No, there isn’t a single hole on the Rocket Mortgage Fieldhouse floor that sits directly below the Cleveland Cavaliers’ bench. And no, the Cavs didn’t try to cover up the hole with a white piece of paper.
But all the misinformed early hand-wringing about the season-ending injury to Miami Heat guard Dru Smith ignores the most important question surrounding it. Do the Cavs really need to be playing on a court that sits multiple feet above the arena’s natural surface? The answer seems obvious, but former Cavs champion turned NBA analyst Richard Jefferson doesn’t see the problem.

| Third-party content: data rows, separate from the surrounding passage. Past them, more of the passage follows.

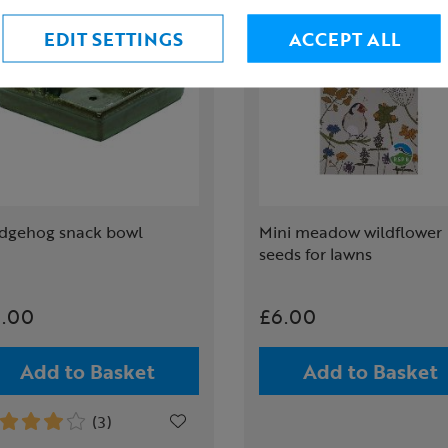
EDIT SETTINGS
ACCEPT ALL
dgehog snack bowl
Mini meadow wildflower
seeds for lawns
.00
£6.00
Add to Basket
Add to Basket
(3)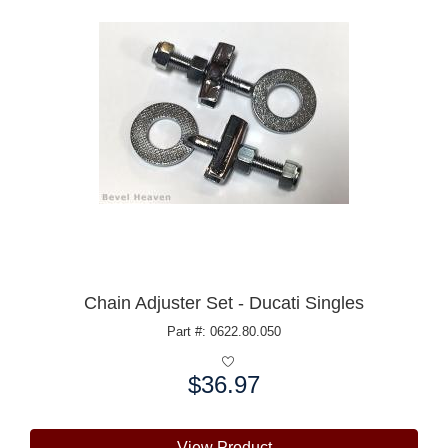
Chain Adjuster Set - Ducati Singles
Part #: 0622.80.050
$36.97
Price:
View Product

After Smith, an undrafted guard who’d recently forced his way into Miami’s rotation, suffered a sprained ACL while stepping off the raised floor during Miami’s blowout win over the Cavs on Wednesday, Jefferson set the record straight about the alleged ‘hole’ in the Cavs’ home court.
But he pushed back on the notion that Cleveland’s raised court is an injury hazard, pointing to the “thousands of games” and “5 NBA Finals”—two of which he played in beside LeBron James in 2015 and 2016—that have taken place at Rocket Mortgage Fieldhouse without incident.

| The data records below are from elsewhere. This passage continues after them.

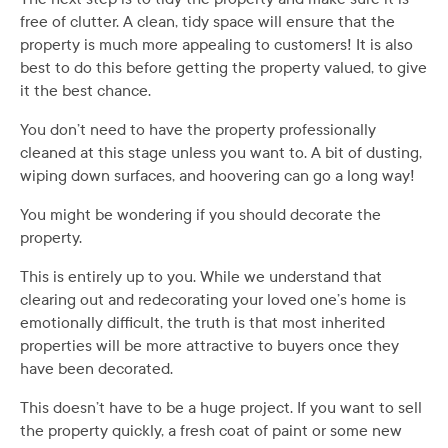
free of clutter. A clean, tidy space will ensure that the
property is much more appealing to customers! It is also
best to do this before getting the property valued, to give
it the best chance.
You don’t need to have the property professionally
cleaned at this stage unless you want to. A bit of dusting,
wiping down surfaces, and hoovering can go a long way!
You might be wondering if you should decorate the
property.
This is entirely up to you. While we understand that
clearing out and redecorating your loved one’s home is
emotionally difficult, the truth is that most inherited
properties will be more attractive to buyers once they
have been decorated.
This doesn’t have to be a huge project. If you want to sell
the property quickly, a fresh coat of paint or some new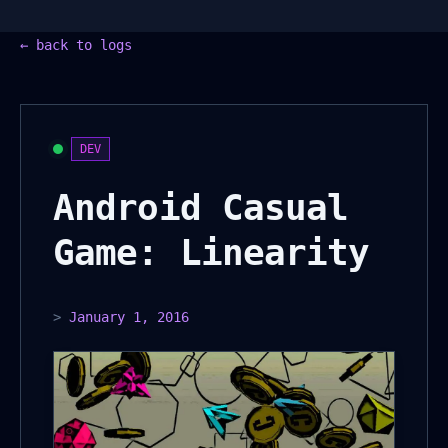
←
back to logs
DEV
Android Casual
Game: Linearity
>
January 1, 2016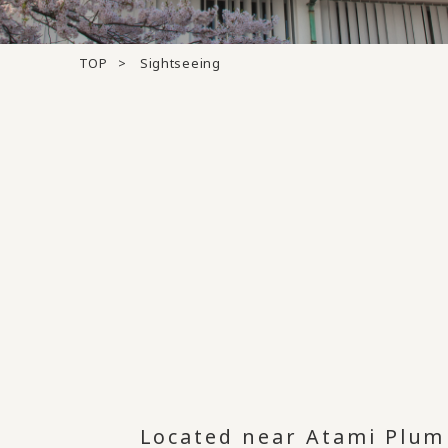
TOP
Sightseeing
Located near Atami Plum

Dru Smith’s bad break on Cavs floor
Erik Spoelstra, no surprise, disagrees. After Smith’s right leg slid off the Cavs’ court, ending his potentially career-changing season prematurely, the Heat’s coach called the raised surface “dangerous” and an “accident” his players have narrowly avoided on multiple occasions in past seasons.
“It’s a dangerous floor. I don’t the history of injuries here but we’ve had a couple near scares in previous years when guys are closing out in that corner,” Spoelstra said. “Thankfully, nobody’s been injured before but it’s an accident waiting to happen. You close out and all of a sudden you’re going off a cliff. It’s just so dangerous. As soon as he stayed down, we all knew that’s probably what happened.”
Undrafted out of Missouri in 2021, Smith spent his rookie season with the G League’s Sioux Falls Skyforce. He signed a two-way deal with Miami prior to last season only to be waived and sent back down to the Skyforce, a month later inking another two-way contract with the Brooklyn Nets. The 25-year-old appeared in 15 total games in 2022-23 with the Heat and Nets as a deep reserve.
Smith went back to Miami on a two-way before Summer League, where he proved his bonafides as a potential full-roster player. He lived up to that promise in the season’s early going, four times notching over 20 minutes off the bench as the Heat dealt with injuries. Smith averaged 4.3 points, 1.6 rebounds and 1.6 assists in 14.6 minutes per game before going down, his solid defense and playmaking supplemented by 41.2% three-point shooting, easily the best mark of his career.
Smith’s absence for the remainder of 2023-24 cuts into Miami’s already questionable quality and depth in the backcourt. Tyler Herro has been out since November 8th with a Grade 2 ankle sprain, while Josh Richardson has underwhelmed in his South Beach return and Kyle Lowry—effective as he’s been—is overstretched as a high-minute player in the regular season at 37 years old.